By Grant Smith
Jan. 8 (Bloomberg) -- Crude oil fell for a third day as falling equity markets and consumer confidence intensified concerns that the global recession will lessen energy demand.
Oil dropped more than 4 percent as U.S. stock index futures declined along with stocks in Europe and Asia. European confidence in the economic outlook fell to the lowest on record, the European Commission in Brussels said today, and unemployment in the region rose to a two-year high.
“We’re seeing some risk aversion kick into the oil market as equities suffer, and the focus shifts back to the slowing economy,” said Andrey Kryuchenkov, an analyst with VTB Capital in London.
Crude oil for February delivery traded fell $1.76, or 4.1 percent, to $40.87 a barrel in electronic trading on the New York Mercantile Exchange, trading for $40.98 as of 1:38 p.m. London time. In London, Brent futures fell 98 cents to $44.88.
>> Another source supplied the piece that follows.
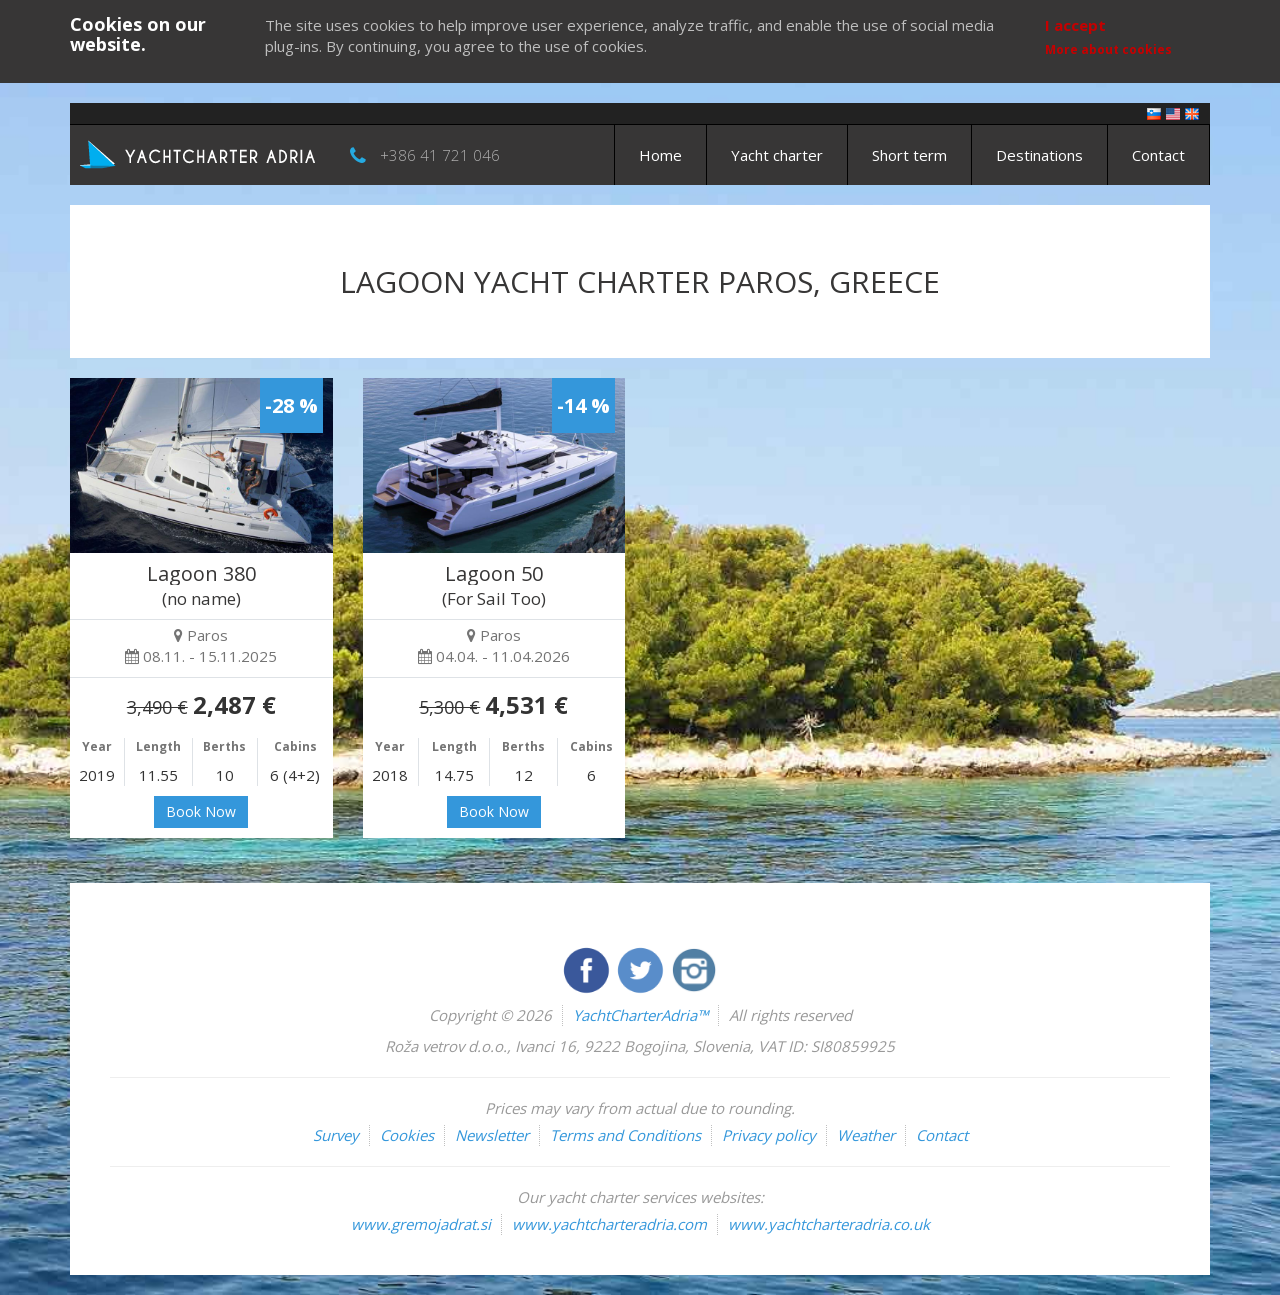  What do you see at coordinates (609, 1224) in the screenshot?
I see `www.yachtcharteradria.com` at bounding box center [609, 1224].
Yesterday, futures dropped $5.95 to $42.63 a barrel, the lowest settlement since Dec. 30. That was the biggest percentage decline since Sept. 24, 2001.
Crude earlier rose as much as 2.4 percent to $43.63 as rocket attacks on Israel launched from Lebanon spurred concerns that the widening conflict in Gaza will disrupt Middle East supplies, and as Venezuela and Angola signaled compliance with OPEC production cuts agreed on last month.
Futures on the Standard & Poor’s 500 Index slipped 1 percent. In the U.K., the benchmark FTSE 100 Index sank 85.59, or 1.9 percent, to 4,421.92 even after the Bank of England today cut borrowing costs to the lowest in its three-century history.